Amazon to End US Restaurant Delivery Service
Amazon.com will end its U.S. food delivery service, Amazon Restaurants, at the end of June, reports Business Insider. Amazon Restaurants launched in Seattle in 2015, and expanded to over 20 markets globally, yet failed to become a top player in the American food delivery space. The service was available only to Amazon Prime members and faced steep competition from other restaurant delivery companies such as GrubHub, PostMates, DoorDash, and Uber Eats. The London branch of Amazon Restaurants was shuttered in 2018.

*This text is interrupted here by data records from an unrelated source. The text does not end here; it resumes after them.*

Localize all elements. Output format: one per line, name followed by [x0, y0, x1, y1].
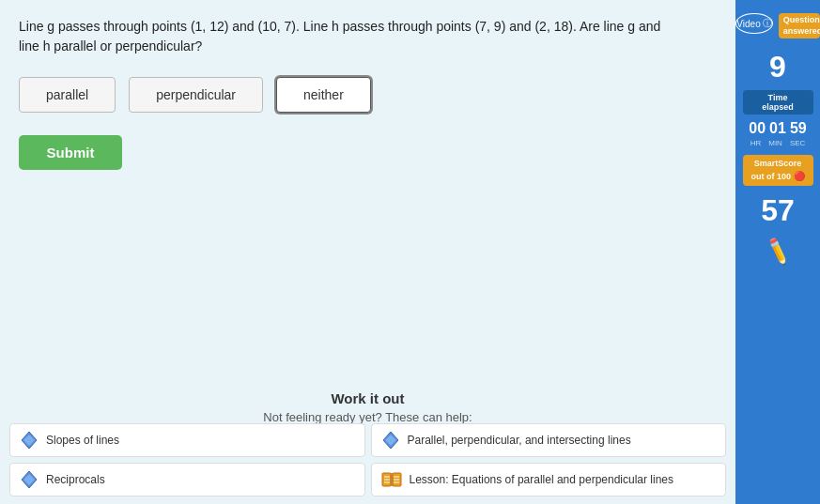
questions-count: 9 [769, 50, 786, 84]
help-link-reciprocals[interactable]: Reciprocals [9, 463, 365, 496]
main-content: Line g passes through points (1, 12) and… [0, 0, 735, 504]
answer-parallel[interactable]: parallel [19, 77, 116, 113]
sidebar: Video ⓘ Questions answered 9 Time elapse… [735, 0, 820, 504]
submit-button[interactable]: Submit [19, 135, 122, 170]
video-button[interactable]: Video ⓘ [735, 13, 772, 34]
question-text: Line g passes through points (1, 12) and… [19, 17, 676, 56]
help-link-slopes[interactable]: Slopes of lines [9, 423, 365, 457]
timer-sec-label: SEC [790, 139, 805, 147]
help-link-lesson-label: Lesson: Equations of parallel and perpen… [410, 473, 674, 486]
diamond-icon-parallel [381, 431, 400, 450]
diamond-icon-reciprocals [20, 470, 39, 489]
answer-perpendicular[interactable]: perpendicular [129, 77, 263, 113]
smart-score-info: 🔴 [794, 171, 805, 181]
book-icon-lesson [381, 471, 402, 488]
questions-answered-label: Questions answered [783, 15, 820, 36]
work-it-out-subtitle: Not feeling ready yet? These can help: [0, 410, 735, 424]
answer-choices: parallel perpendicular neither [19, 77, 717, 113]
time-elapsed-label: Time elapsed [762, 93, 794, 112]
help-links: Slopes of lines Parallel, perpendicular,… [0, 423, 735, 496]
diamond-icon-slopes [20, 431, 39, 450]
help-link-parallel[interactable]: Parallel, perpendicular, and intersectin… [371, 423, 727, 457]
timer-min: 01 [769, 120, 786, 137]
work-it-out-section: Work it out Not feeling ready yet? These… [0, 390, 735, 424]
timer-labels: HR MIN SEC [750, 139, 806, 147]
help-link-reciprocals-label: Reciprocals [46, 473, 105, 486]
timer-sec: 59 [790, 120, 807, 137]
timer-hr: 00 [749, 120, 766, 137]
time-elapsed-badge: Time elapsed [743, 90, 813, 115]
help-link-lesson[interactable]: Lesson: Equations of parallel and perpen… [371, 463, 727, 496]
answer-neither[interactable]: neither [276, 77, 371, 113]
timer-min-label: MIN [768, 139, 782, 147]
pencil-icon: ✏️ [762, 236, 794, 267]
help-link-slopes-label: Slopes of lines [46, 434, 119, 447]
smart-score-value: 57 [761, 193, 795, 228]
sidebar-top: Video ⓘ Questions answered [735, 8, 820, 44]
work-it-out-title: Work it out [0, 390, 735, 406]
timer-display: 00 01 59 [749, 120, 806, 137]
video-label: Video [736, 19, 760, 29]
timer-hr-label: HR [750, 139, 762, 147]
questions-answered-badge: Questions answered [779, 13, 820, 38]
help-link-parallel-label: Parallel, perpendicular, and intersectin… [408, 434, 631, 447]
smart-score-badge: SmartScore out of 100 🔴 [743, 155, 813, 186]
info-icon: ⓘ [763, 17, 772, 30]
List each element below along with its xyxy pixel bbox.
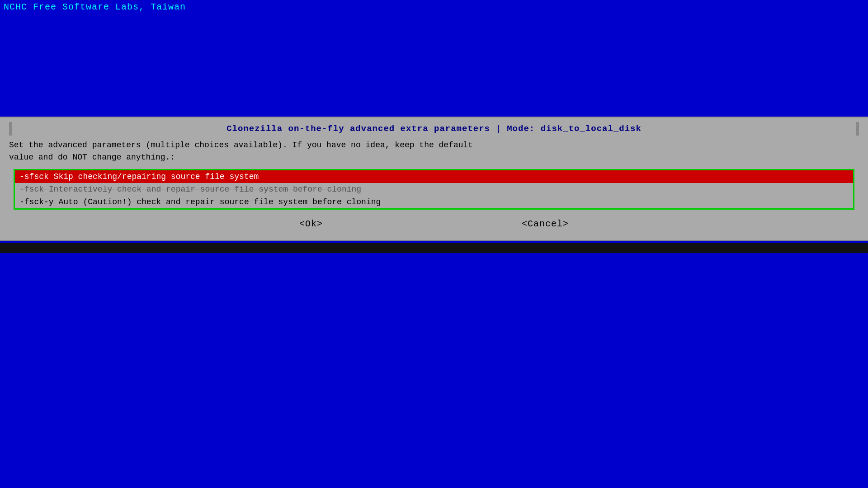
list-item[interactable]: -sfsck Skip checking/repairing source fi…: [15, 170, 853, 183]
ok-button[interactable]: <Ok>: [290, 217, 332, 231]
options-list[interactable]: -sfsck Skip checking/repairing source fi…: [14, 169, 854, 210]
list-item[interactable]: -fsck Interactively check and repair sou…: [15, 183, 853, 196]
description-text: Set the advanced parameters (multiple ch…: [9, 139, 859, 164]
description-line1: Set the advanced parameters (multiple ch…: [9, 139, 859, 151]
button-row: <Ok> <Cancel>: [9, 217, 859, 231]
description-line2: value and do NOT change anything.:: [9, 151, 859, 164]
dialog-title-bar: Clonezilla on-the-fly advanced extra par…: [9, 122, 859, 136]
dialog-title: Clonezilla on-the-fly advanced extra par…: [226, 124, 642, 134]
list-item[interactable]: -fsck-y Auto (Caution!) check and repair…: [15, 196, 853, 208]
bottom-bar: [0, 243, 868, 253]
header-bar: NCHC Free Software Labs, Taiwan: [0, 0, 868, 14]
header-text: NCHC Free Software Labs, Taiwan: [4, 2, 186, 12]
dialog-area: Clonezilla on-the-fly advanced extra par…: [0, 117, 868, 241]
cancel-button[interactable]: <Cancel>: [513, 217, 578, 231]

Total Retail's Take: It's uncharacteristic of Amazon to back down from a challenge, but the fierce competition in the food delivery space has forced Amazon to withdraw. Limiting its potential customer base for the food delivery service to only Prime members may have also been detrimental to the program's growth. The top food delivery services in the U.S. have a wider audience to draw from as well as solid logistics in place for on-demand local delivery, of which Amazon isn't as experienced nor adept. However, this may not be the end of food delivery delivery for Amazon. The brand recently lead an investment round in Britain-based delivery company Deliveroo.
Table stakes for successful home delivery continue to rise, and delivery services and restaurants alike "have to look at their integration" to remain relevant, says Gavin Bisdee, vice president of global marketing at Zynstra. "One of the key challenges faced is how to improve the food ordering system that often consists of separate devices needing to be used across online orders from dominant brands such as GrubHub, UberEats and DoorDash with manual entry into the point of sale. If they can virtualize all these systems onto one simple device, the entire process for online orders, with home delivery or takeout, will become far more efficient and ensures greater staff productivity."